Catholic bishop should mind what he says
Scotland’s most senior Roman Catholic, Cardinal Keith O’Brien, has accused the prime minister of acting immorally by favouring the rich ahead of ordinary citizens affected by the recession.The Cardinal also denounced David Cameron’s opposition to a “Robin Hood tax” on financial institutions.
I do not have a problem with the first sentence. But when a Catholic bishop is criticising the government for not supporting a financial services tax, he is venturing into an area in which he has no competence to comment.
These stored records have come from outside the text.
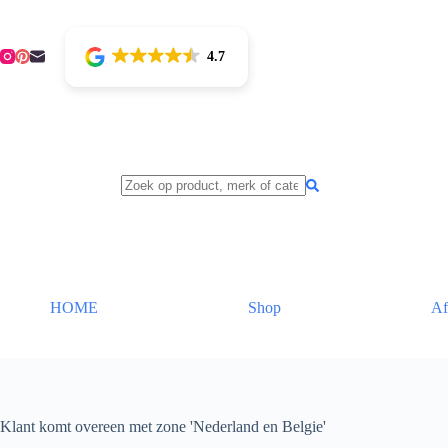
4.7
HOME
Shop
Af
Klant komt overeen met zone 'Nederland en Belgie'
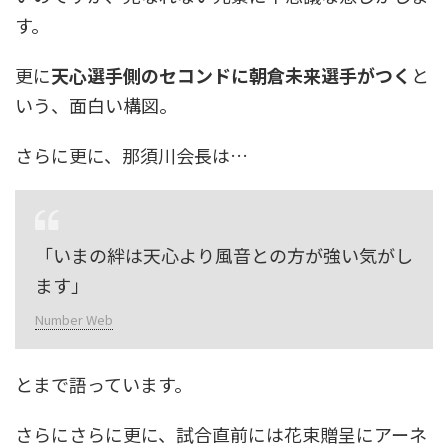
す。
更に
天心選手側のセコンドに朝倉未来選手がつく
と
いう、面白い構図。
さらに更に、那須川会長は…
「いまの絆は天心より風音との方が強い気がし
ます」
Number Web
とまで語っています。
さらにさらに更に、試合直前には花束贈呈にアーネ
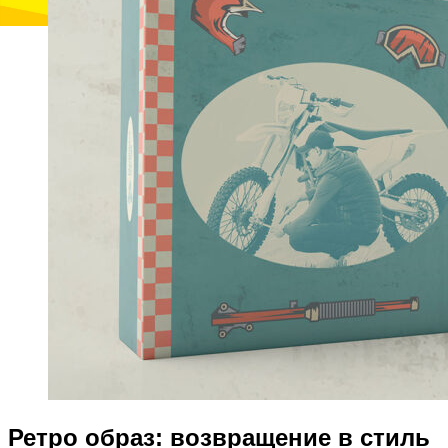
Ретро образ: возвращение в стиль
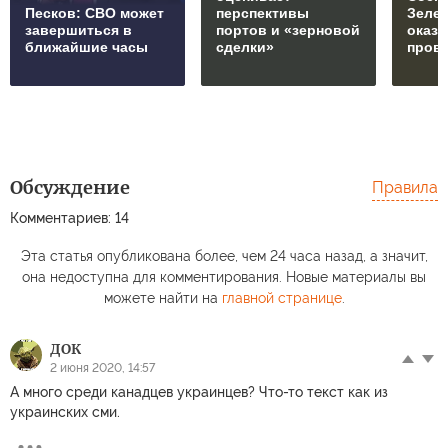
Песков: СВО может
перспективы
Зеле
завершиться в
портов и «зерновой
оказ
ближайшие часы
сделки»
пров
Обсуждение
Правила
Комментариев: 14
Эта статья опубликована более, чем 24 часа назад, а значит,
она недоступна для комментирования. Новые материалы вы
можете найти на
главной странице
.
ДОК
2 июня 2020, 14:57
А много среди канадцев украинцев? Что-то текст как из
украинских сми.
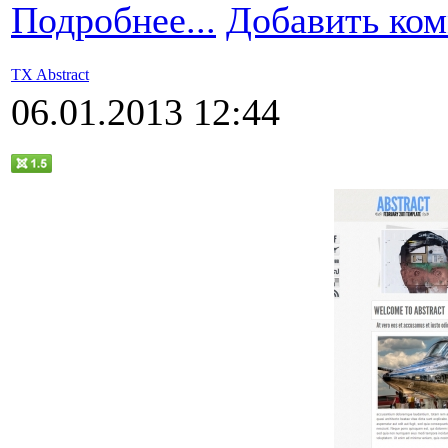
Подробнее...
Добавить ко
TX Abstract
06.01.2013 12:44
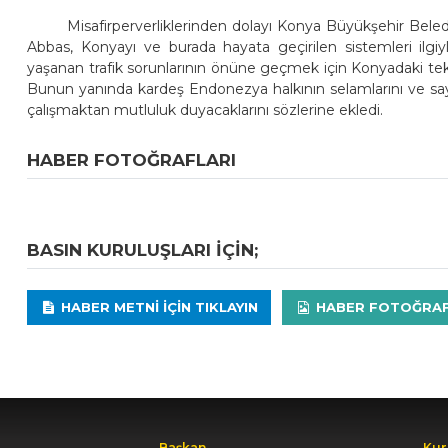
Misafirperverliklerinden dolayı Konya Büyükşehir Bel
Abbas, Konyayı ve burada hayata geçirilen sistemleri ilgiyle
yaşanan trafik sorunlarının önüne geçmek için Konyadaki tekno
Bunun yanında kardeş Endonezya halkının selamlarını ve saygıl
çalışmaktan mutluluk duyacaklarını sözlerine ekledi.
HABER FOTOĞRAFLARI
BASIN KURULUŞLARI IÇIN;
HABER METNI IÇIN TIKLAYIN
HABER FOTOĞRAFLA
Başkan
Kur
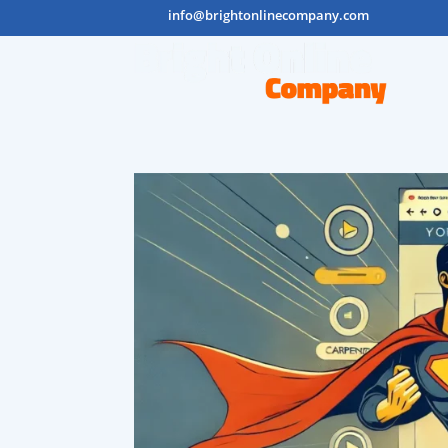
info@brightonlinecompany.com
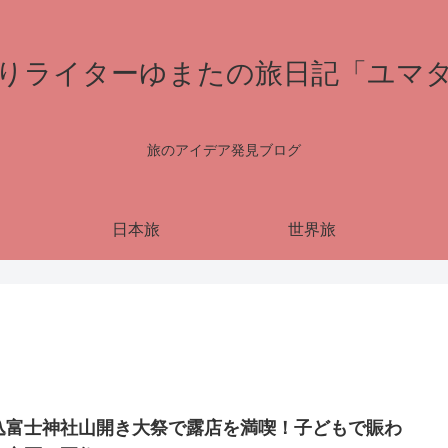
りライターゆまたの旅日記「ユマ
旅のアイデア発見ブログ
日本旅
世界旅
込富士神社山開き大祭で露店を満喫！子どもで賑わ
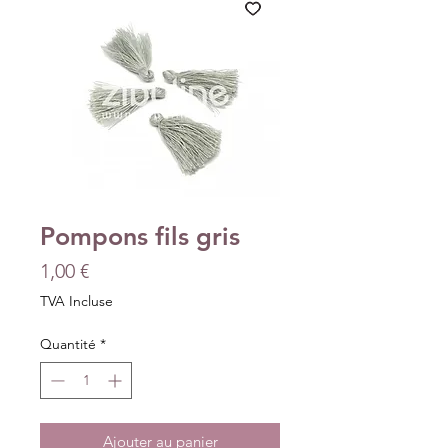
Pompons fils gris
Prix
1,00 €
TVA Incluse
Quantité
*
Ajouter au panier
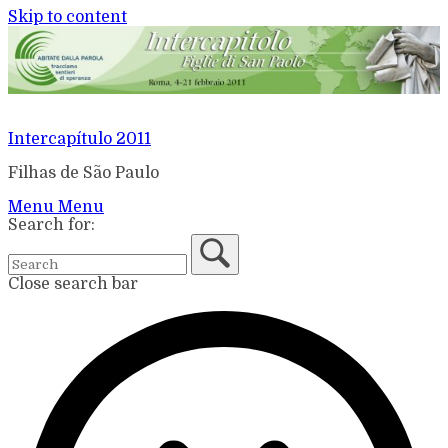
Skip to content
Intercapítulo 2011
Filhas de São Paulo
Menu
Menu
Search for:
Close search bar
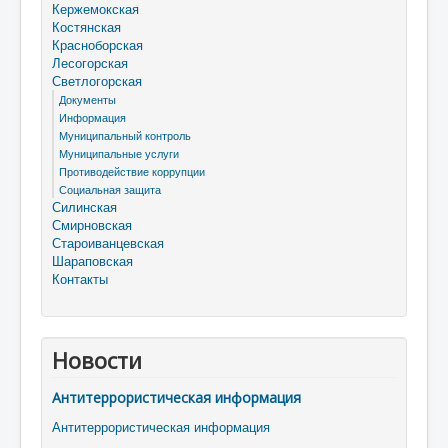
Кержемокская
Костянская
Красноборская
Лесогорская
Светлогорская
Документы
Информация
Муниципальный контроль
Муниципальные услуги
Противодействие коррупции
Социальная защита
Силинская
Смирновская
Староиванцевская
Шараповская
Контакты
Новости
Антитеррористическая информация
Антитеррористическая информация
The only formal statement on taxation within Catholic Social Teaching is in Rerum Novarum, published in 1891, which states merely that governments should not over-tax. Catholic teaching has a broader remit, of course, in its commitment to justice, which includes economic justice, but the question that then arises is how a financial service tax is congruent with principles of economic justice? We would expect a Catholic bishop to endorse LVT on that basis, ie that the surface of the planet is the gift of God to the entire human race, a point that has indeed been made in Catholic Social Teaching. A bishop might also be expected to refer to the scriptural and Catholic church teachings on usury, a practice which lies at the bottom of the present financial crisis. But on that, I have heard not a word in public from any Catholic church prelate.
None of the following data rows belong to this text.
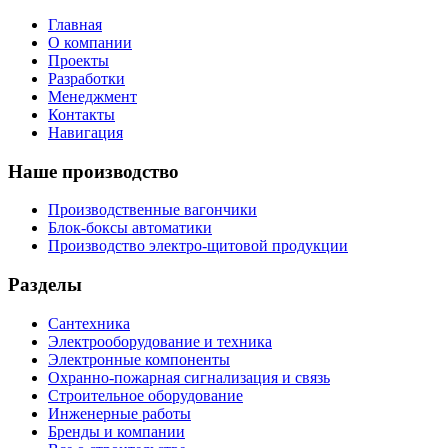
Главная
О компании
Проекты
Разработки
Менеджмент
Контакты
Навигация
Наше производство
Производственные вагончики
Блок-боксы автоматики
Производство электро-щитовой продукции
Разделы
Сантехника
Электрооборудование и техника
Электронные компоненты
Охранно-пожарная сигнализация и связь
Строительное оборудование
Инженерные работы
Бренды и компании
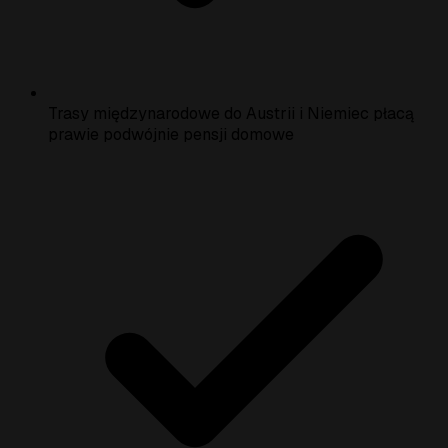
Trasy międzynarodowe do Austrii i Niemiec płacą
prawie podwójnie pensji domowe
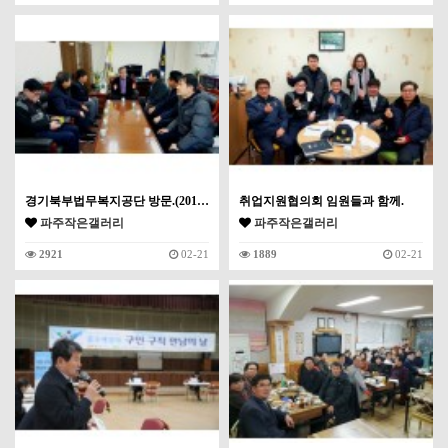
경기북부법무복지공단 방문.(201…
취업지원협의회 임원들과 함께.
파주작은갤러리
파주작은갤러리
2921
02-21
1889
02-21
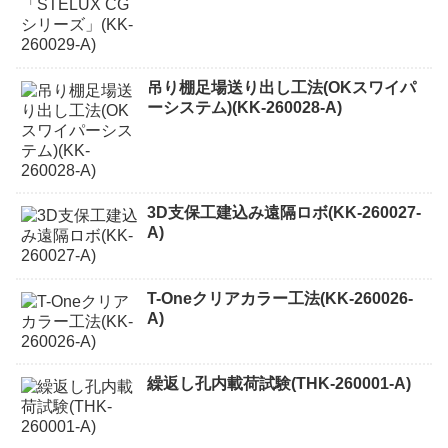
吊り棚足場送り出し工法(OKスワイパ
ーシステム)(KK-260028-A)
3D支保工建込み遠隔ロボ(KK-260027-
A)
T-Oneクリアカラー工法(KK-260026-
A)
繰返し孔内載荷試験(THK-260001-A)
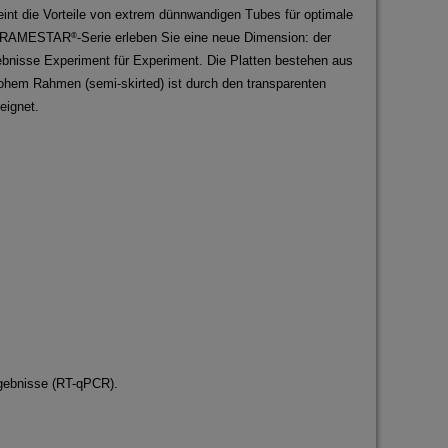
t die Vorteile von extrem dünnwandigen Tubes für optimale
er FRAMESTAR
-Serie erleben Sie eine neue Dimension: der
®
ebnisse Experiment für Experiment. Die Platten bestehen aus
ohem Rahmen (semi-skirted) ist durch den transparenten
eignet.
rgebnisse (RT-qPCR).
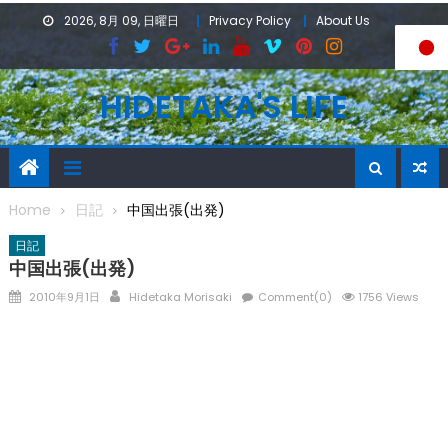
Skip
2026, 8月 09, 日曜日
Privacy Policy
About Us
to
content
HIDETAKA'S LIFE
Home
日記
中国出張(出発)
日記
中国出張(出発)
Posted
Author
2010年9月1日
Hidetaka Morisaki
Comment(0)
1756 Views
on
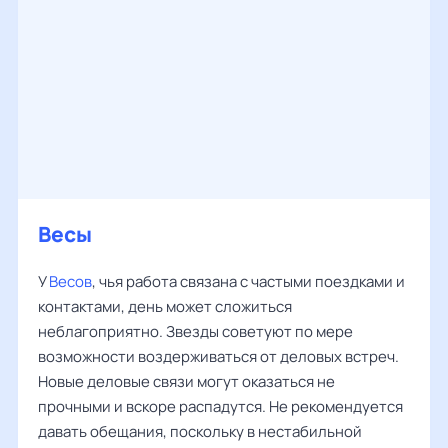
Весы
У
Весов
, чья работа связана с частыми поездками и
контактами, день может сложиться
неблагоприятно. Звезды советуют по мере
возможности воздерживаться от деловых встреч.
Новые деловые связи могут оказаться не
прочными и вскоре распадутся. Не рекомендуется
давать обещания, поскольку в нестабильной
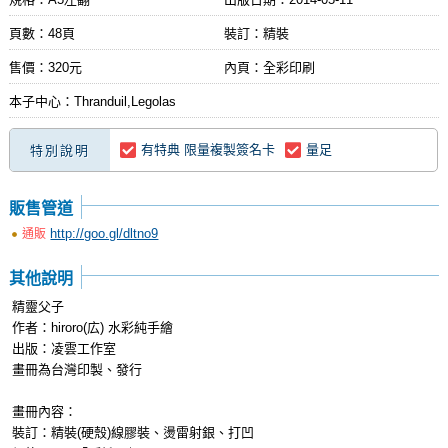
頁數：48頁
裝訂：精裝
售價：320元
內頁：全彩印刷
本子中心：Thranduil,Legolas
有特典 限量複製簽名卡
量足
特別說明
販售管道
http://goo.gl/dltno9
通販
其他說明
精靈父子
作者：hiroro(広) 水彩純手繪
出版：凌雲工作室
畫冊為台灣印製、發行
畫冊內容：
裝訂：精裝(硬殼)線膠裝、燙雷射銀、打凹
The sad thing about all this is that Catholic church teaching has much of relevance to the condition of the contemporary political economy. It seems as if those responsible are unaware of this. But then the same is evident in the majority of Catholic churches, where the standard of the liturgy is poor, and far removed from the intentions set out in the relevant documents. It is as though, having gone to great deal of trouble to produce this high quality material, it is quietly forgotten.